Uno de ellos fue la detección de microplásticos en el líquido folicular de mujeres en tratamiento de fertilidad. Ese líquido rodea al óvulo durante su desarrollo y es fundamental para su nutrición y maduración. El hallazgo no demuestra que los microplásticos causen infertilidad, pero sí abre una nueva línea de investigación sobre cómo el ambiente podría influir en la biología reproductiva.
Las últimas revisiones científicas publicadas muestran que, en estudios con animales y células, los microplásticos pueden:
- aumentar el estrés oxidativo;
- favorecer la inflamación;
- alterar la función de las mitocondrias;
- modificar la producción hormonal;
- disminuir la calidad de los ovocitos;
- afectar la reserva ovárica y el desarrollo embrionario temprano.
En humanos, en cambio, todavía no puede afirmarse una relación causal. La evidencia es prometedora, pero aún insuficiente para concluir que los microplásticos sean responsables directos de problemas de fertilidad o alteraciones hormonales.
¿Qué relación podrían tener con el ciclo menstrual?
El ciclo menstrual es uno de los mejores indicadores de salud femenina porque refleja el funcionamiento coordinado del cerebro, los ovarios, el sistema inmune, el metabolismo y múltiples señales ambientales.
Si futuras investigaciones confirman lo que hoy sugieren los modelos experimentales, los microplásticos podrían convertirse en un nuevo factor de estrés biológico capaz de alterar ese delicado equilibrio.
No significa que sean la causa de un ciclo irregular, de la endometriosis o de la infertilidad. Significa que podrían sumarse a otros factores ya conocidos, como el estrés crónico, el sedentarismo, el tabaquismo, la contaminación ambiental o una alimentación de baja calidad.
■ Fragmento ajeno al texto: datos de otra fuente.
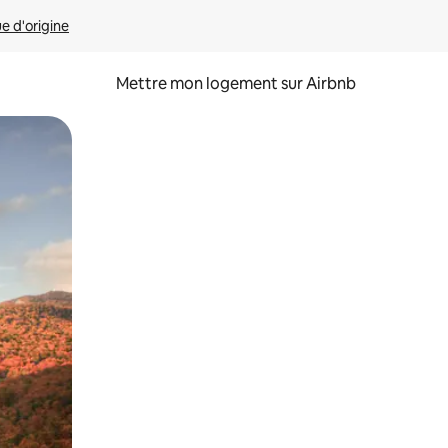
ue d'origine
Mettre mon logement sur Airbnb
sant glisser.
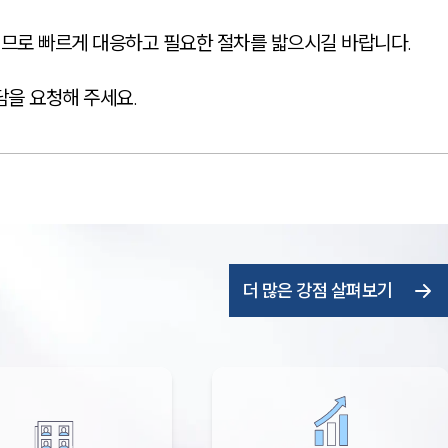
이므로 빠르게 대응하고 필요한 절차를 밟으시길 바랍니다.
을 요청해 주세요.
더 많은 강점 살펴보기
En salud casi nunca existe una única causa. Lo que suele ocurrir es una acumulación de pequeñas cargas que, con el tiempo, superan la capacidad de adaptación del organismo.
¿Podemos hacer algo?

Hay que evitar recargar botellas plásticas, más cuando estuvieron expuestas al sol. - Getty
No podemos eliminar completamente la exposición. Los microplásticos ya forman parte del ambiente.
Pero sí podemos disminuir algunas de las fuentes más importantes sin caer en la obsesión.
Algunas medidas respaldadas por la evidencia incluyen:
- evitar calentar comida en recipientes plásticos
- preferir vidrio, acero inoxidable o cerámica para alimentos calientes
- reducir el uso de botellas descartables, especialmente si estuvieron expuestas al calor
- ventilar diariamente los ambientes
- limpiar el polvo con frecuencia
- elegir fibras naturales cuando sea posible
- reemplazar utensilios plásticos muy deteriorados.
No son soluciones mágicas. Son pequeños cambios que disminuyen una carga ambiental más dentro de un estilo de vida saludable.
La ciencia todavía está escribiendo esta historia
Quizás dentro de diez años descubramos que los microplásticos tuvieron un impacto mucho menor del que imaginábamos. O quizás entendamos que fueron uno de los grandes desafíos ambientales para la salud del siglo XXI.
Lo interesante es que esta investigación también nos invita a cambiar la pregunta.
No se trata solamente de cuánto plástico hay en el planeta.
Se trata de cuánto influye el ambiente en nuestra biología.
Y, como ocurre tantas veces en salud femenina, el ciclo vuelve a ser una brújula. Porque escuchar al cuerpo, comprender sus señales y reducir las cargas que pueden afectar su equilibrio sigue siendo una de las formas más inteligentes de hacer prevención.
Ceci Belgoff Microbióloga y embrióloga. Realiza acciones para potenciar el bienestar de mujeres y diversidades.